Search engines like Google, Bing, DuckDuckGo have guidelines for Webmasters to follow. In a nutshell, the advice is: provide the best web page experience that contains the best answers to a search question. Following this advice enables search engines to match the search query to the most relevant content on a trustworthy website.
So what is Black Hat SEO? And is it as clear as Black and White?
When More is Not More
In Black Hat SEO the most important thing is getting as many website visits as possible. While this might sound like something you want in theory, in practice it’s slightly different. Increasing your website traffic isn’t going to help your business grow unless the people on your website are truly interested in what you offer. Sure, if you get a million random extra visits a month, odds are that some of those random visitors might buy what you sell. It’s more likely that most of them won’t be.
So why do some digital marketing agencies use Black Hat techniques to drive numbers rather than business? What’s the point? One reason is ad revenue from Google Display Ads and other display networks. They get paid money for selling ad space. Another reason is that they’re selling their services to people who don’t know any better.
If someone tells you they can double your website traffic in a month then you’re going to be interested right? Say you’re getting a thousand visits a month now and making a thousand dollars a month.
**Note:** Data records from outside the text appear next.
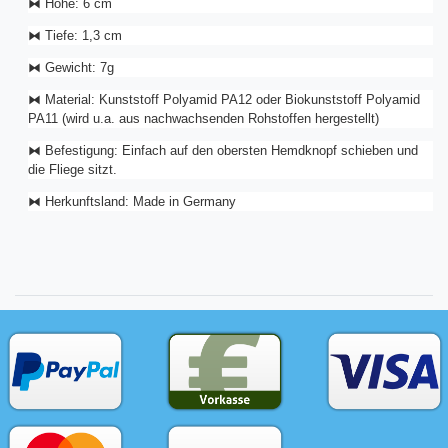
⧓ Höhe: 6 cm
⧓ Tiefe: 1,3 cm
⧓ Gewicht: 7g
⧓ Material:
Kunststoff Polyamid PA12 oder
Biokunststoff Polyamid
PA11 (wird u.a. aus nachwachsenden Rohstoffen hergestellt)
⧓ Befestigung: Einfach auf den obersten Hemdknopf schieben und
die Fliege sitzt.
⧓ Herkunftsland: Made in Germany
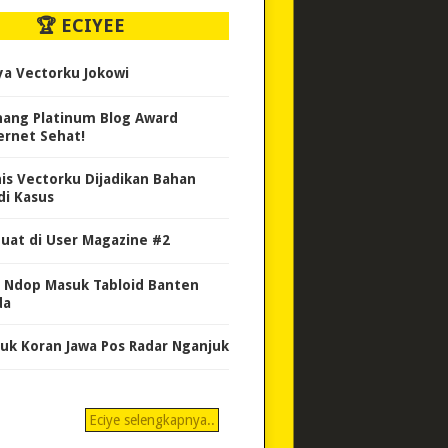
🏆 ECIYEE
ya Vectorku Jokowi
ang Platinum Blog Award
ernet Sehat!
nis Vectorku Dijadikan Bahan
di Kasus
uat di User Magazine #2
 Ndop Masuk Tabloid Banten
da
uk Koran Jawa Pos Radar Nganjuk
Eciye selengkapnya..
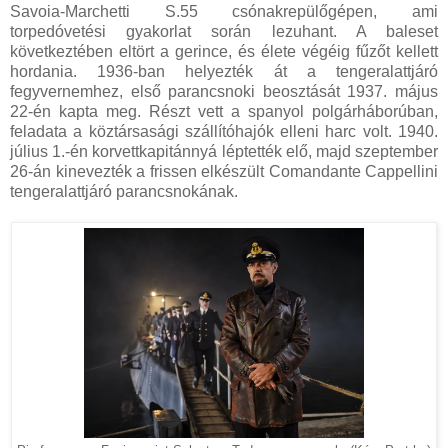
Savoia-Marchetti S.55 csónakrepülőgépen, ami
torpedóvetési gyakorlat során lezuhant. A baleset
következtében eltört a gerince, és élete végéig fűzőt kellett
hordania. 1936-ban helyezték át a tengeralattjáró
fegyvernemhez, első parancsnoki beosztását 1937. május
22-én kapta meg. Részt vett a spanyol polgárháborúban,
feladata a köztársasági szállítóhajók elleni harc volt. 1940.
július 1.-én korvettkapitánnyá léptették elő, majd szeptember
26-án kinevezték a frissen elkészült Comandante Cappellini
tengeralattjáró parancsnokának.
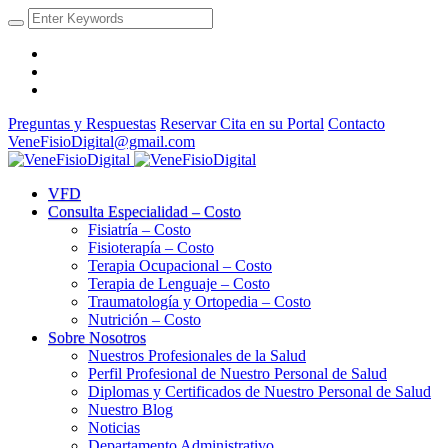
Preguntas y Respuestas
Reservar Cita en su Portal
Contacto
VeneFisioDigital@gmail.com
VFD
Consulta Especialidad – Costo
Fisiatría – Costo
Fisioterapía – Costo
Terapia Ocupacional – Costo
Terapia de Lenguaje – Costo
Traumatología y Ortopedia – Costo
Nutrición – Costo
Sobre Nosotros
Nuestros Profesionales de la Salud
Perfil Profesional de Nuestro Personal de Salud
Diplomas y Certificados de Nuestro Personal de Salud
Nuestro Blog
Noticias
Departamento Administrativo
Doubling your traffic should double your money, right? So it looks like a no-brainer. But as with most things, if it sounds too good to be true, it probably is.
SEO is never quick and results are never guaranteed. So if an agency is peddling fast and guaranteed results, that’s a sign they are wearing a black hat. They touts stats inflated with spam traffic. They target those who don’t know how to dig beyond the surface.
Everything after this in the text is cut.